For over a decade, manufacturing has been caught in a perplexing paradox. While I have watched the advent of transformative technologies like the Internet of Things (IoT), Industry 4.0, and advanced Big Data and Analytics, productivity growth has plateaued over the past 15 years. This stagnation has left many in manufacturing, supply chain, procurement, finance, and IT departments wondering if the promised land of efficiency and effectiveness will ever truly materialize. We’ve invested heavily, deployed new systems, collected mountains of data, and declared ourselves masters of digital transformation (as seen on many LinkedIn posts), yet the needle on the productivity gauge has barely budged. Those digital transformations have overpromised, and underdelivered.
Why haven’t these technological advancements delivered on their potential? And more importantly, how will Artificial Intelligence (AI) finally break this cycle and irrevocably change the manufacturing landscape?
The Productivity Puzzle: A Decade of Disappointment
Let’s face the uncomfortable truth: the hype surrounding previous industrial revolutions usually outpaced the real results; that is the results that manufacturers would require from such expensive undertakings. While IoT connected our machines and sensors, generating unprecedented volumes of data, we often lacked the sophisticated tools to extract meaningful, actionable insights from it. Industry 4.0 painted a vision of smart factories, but the integration across disparate systems proved to be a formidable challenge. Big Data and Analytics provided the capability to process large datasets, but the business knowledge and sweat equity effort required to clean, interpret, and leverage this data for strategic decisions was a significant bottleneck.

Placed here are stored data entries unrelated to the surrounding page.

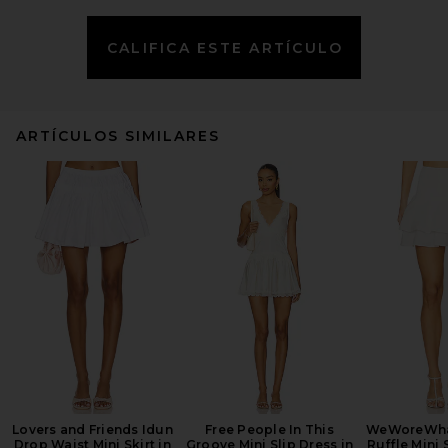
CALIFICA ESTE ARTÍCULO
ARTÍCULOS SIMILARES
Lovers and Friends Idun
Free People In This
WeWoreWha
Drop Waist Mini Skirt in
Groove Mini Slip Dress in
Ruffle Mini S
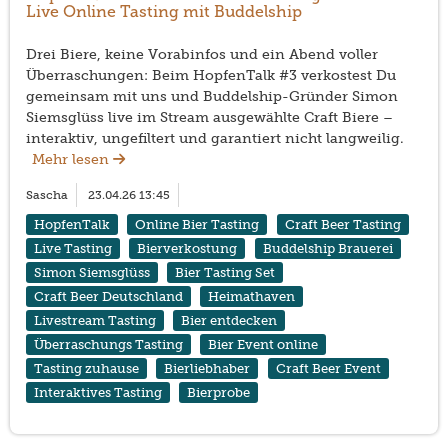
Live Online Tasting mit Buddelship
Drei Biere, keine Vorabinfos und ein Abend voller
Überraschungen: Beim HopfenTalk #3 verkostest Du
gemeinsam mit uns und Buddelship-Gründer Simon
Siemsglüss live im Stream ausgewählte Craft Biere –
interaktiv, ungefiltert und garantiert nicht langweilig.
Mehr lesen
Sascha
23.04.26 13:45
HopfenTalk
Online Bier Tasting
Craft Beer Tasting
Live Tasting
Bierverkostung
Buddelship Brauerei
Simon Siemsglüss
Bier Tasting Set
Craft Beer Deutschland
Heimathaven
Livestream Tasting
Bier entdecken
Überraschungs Tasting
Bier Event online
Tasting zuhause
Bierliebhaber
Craft Beer Event
Interaktives Tasting
Bierprobe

The core issue wasn’t the lack of data, it was the lack of intelligence to truly understand and act upon it in a dynamic, autonomous way. We built powerful systems, but we were still relying on human drivers to navigate the complex terrain with a fog that still limited our sight. This often led to reactive decision-making, inefficiencies masked by an abundance of data, and ultimately, a missed opportunity for productivity gains. The promise of connection and data-driven insights were there, but the ability to translate that into sustained, impactful improvements remained elusive. Enter Artificial Intelligence, which I believe will provide a fundamental shift in how we approach manufacturing challenges.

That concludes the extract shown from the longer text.